The fact that you see words spelled very similarly and used with the same meaning often can be overwhelming, especially if you are not sure whether both of them are correct. The same applies to "check" and "cheque", which are often confusing or used in various contexts, making you doubt their correctitude.
Let's establish if these spellings are correct and what each represents, using the explanations below!
Check vs. Cheque
In this case, the similarity between "check" and "cheque" is not a random one. Actually, in certain conditions, these words do mean the same and can replace each other. But not in any context.

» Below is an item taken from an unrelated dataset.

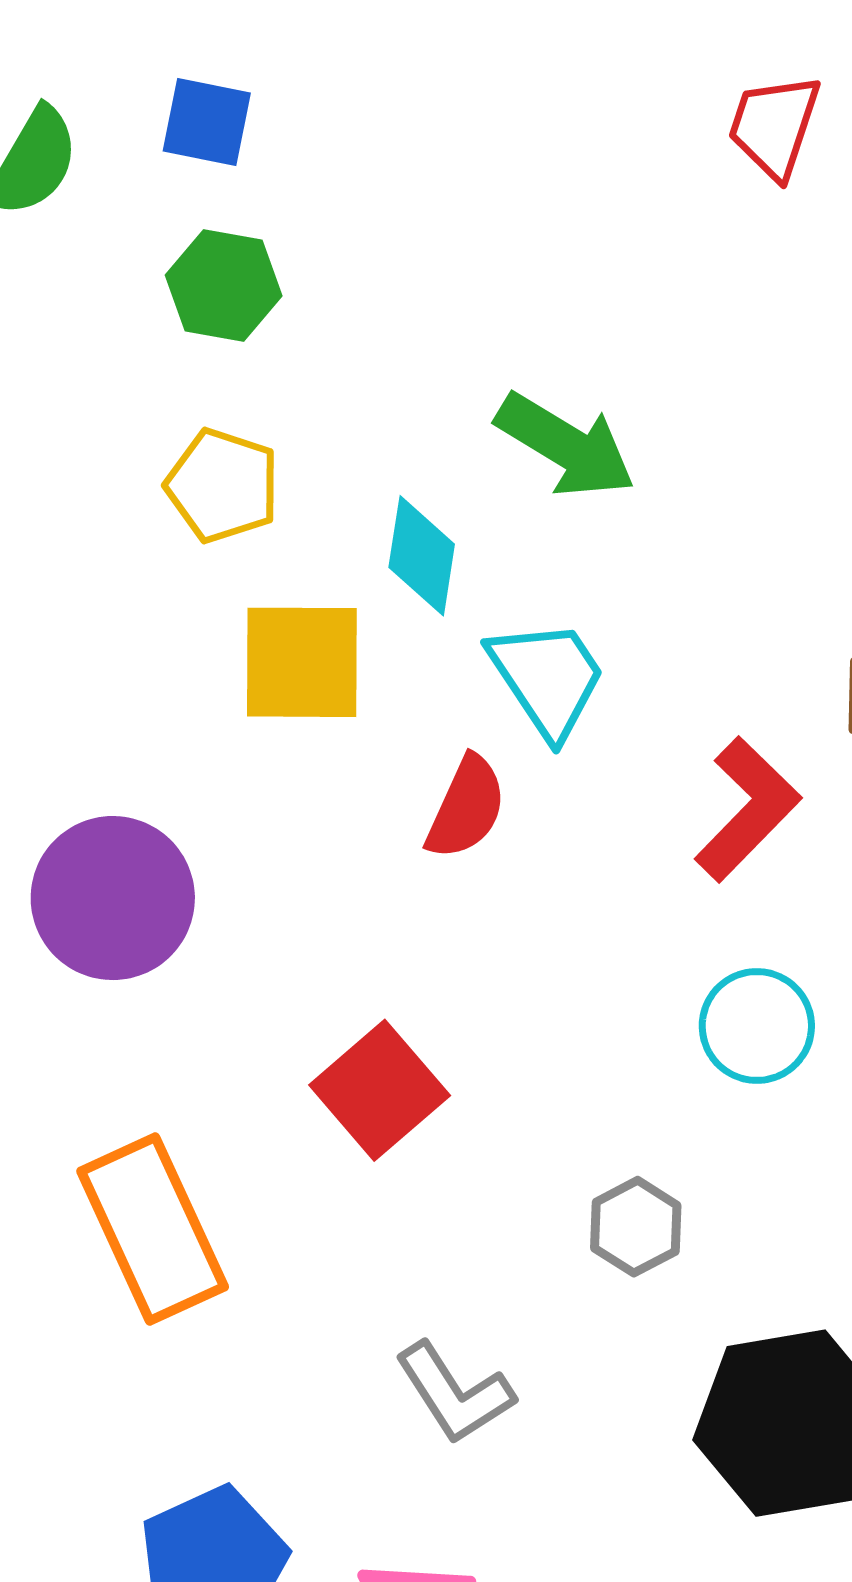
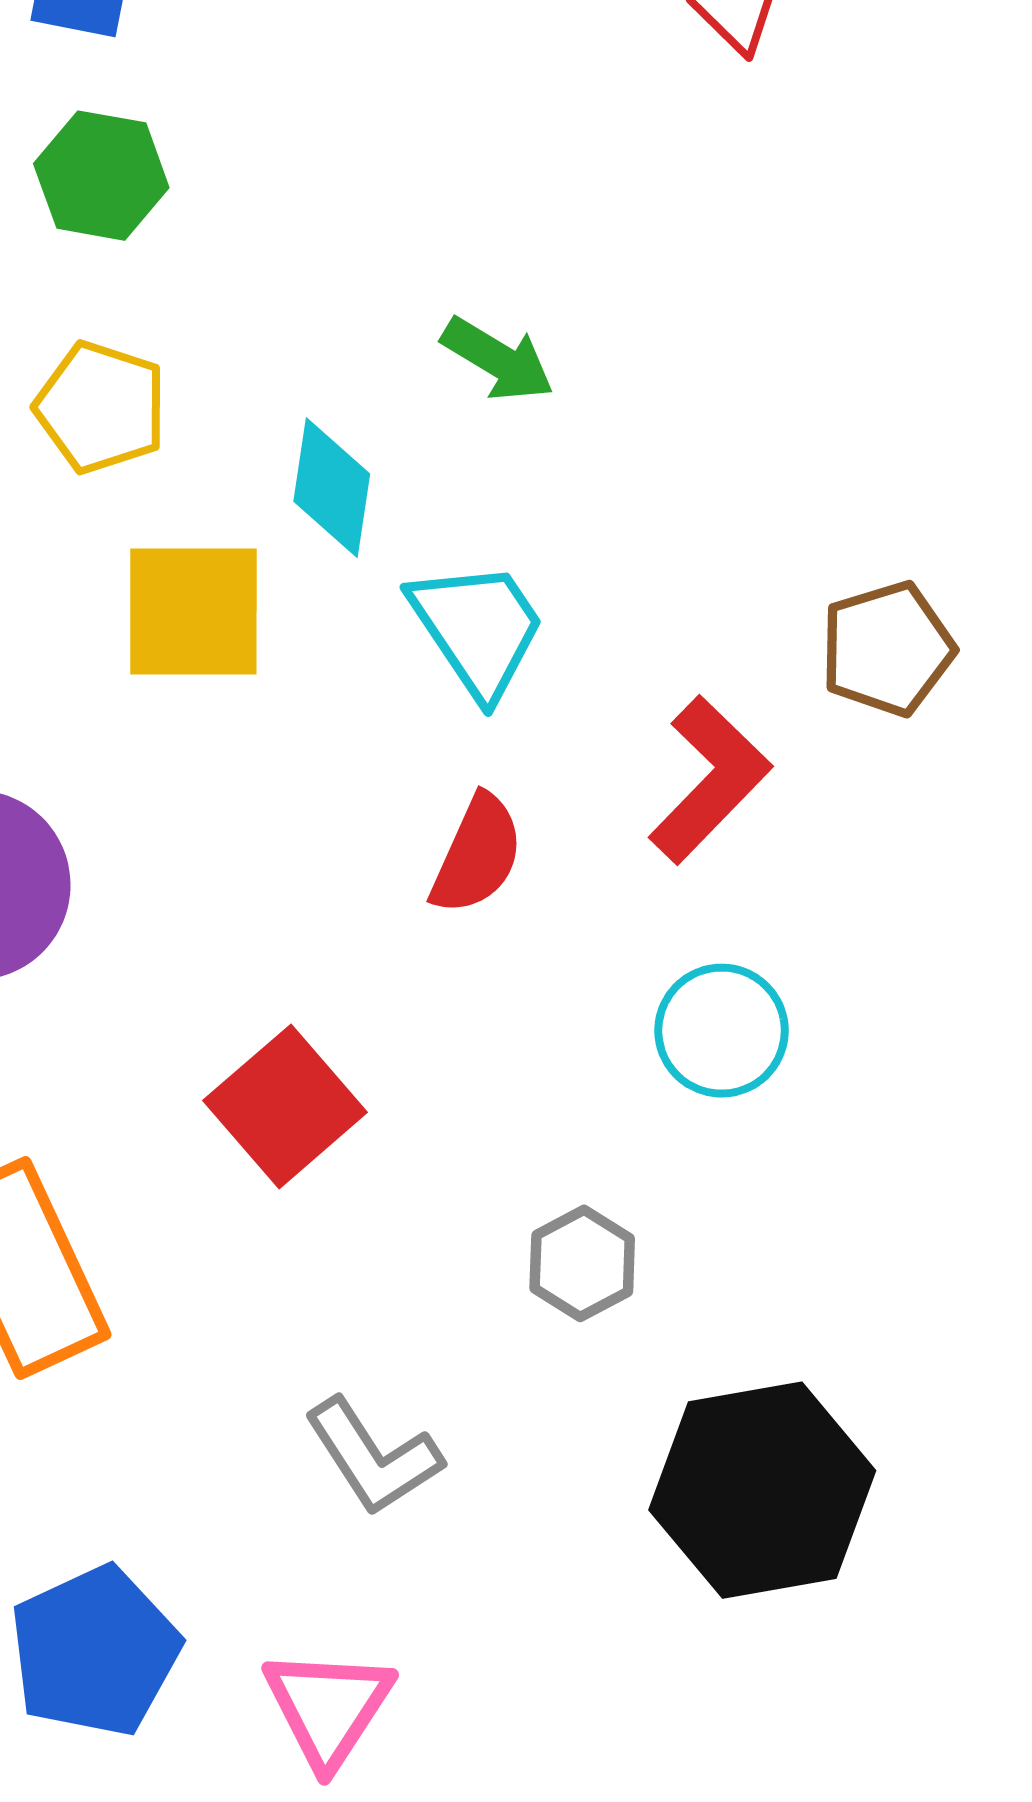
green arrow: (566, 445) -> (498, 359), size x0.7
red semicircle: (466, 808) -> (477, 855), moved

Even though "check" can replace "cheque" in any context, "cheque" won't be appropriate in every context where "check" can be used. More exactly, "check" is a more complex word, having more meanings and significations than "cheque". Consequently, "check" can also be used in more cases than "cheque". This makes it important that you understand the difference between them, as well as the situations when you should use each.
When do we use "check"?
"Check" has plenty of meanings and is one of the most usual English words. To keep it short, anyway, "check" can be used as a verb and as a noun. As a noun, it is defined as the US spelling for "cheque", referring to a piece of paper used to pay, usually printed by banks. In addition, "check" also has a few other meanings as a noun, which we'll illustrate below, using relevant examples.
Unlike "cheque", "check" is also used as a verb. From this perspective, the word has plenty of meanings, itself or within various expressions, starting from the primary definition of the action of examining something to confirm it's correct or complete. But let's exemplify them so you understand better:
Example 1: I prefer to pay by check. - as a noun, "check" is the US spelling for "cheque", a piece of paper printed by a bank, used for payments.
Example 2: I made a safety check on your equipment and I can assure you of its optimum functionality. - as a noun, "check" can also refer to an examination of something, made to confirm it's the way it should be.
Example 3: Client service in this restaurant is horrible, I asked for the check and waited half an hour to get it. - "check" is the US noun for the UK "bill".
Example 4: Put a check on that list, we have bought all the items from it. - nonetheless, as a noun, "check" can also be the US synonym for the UK "tick".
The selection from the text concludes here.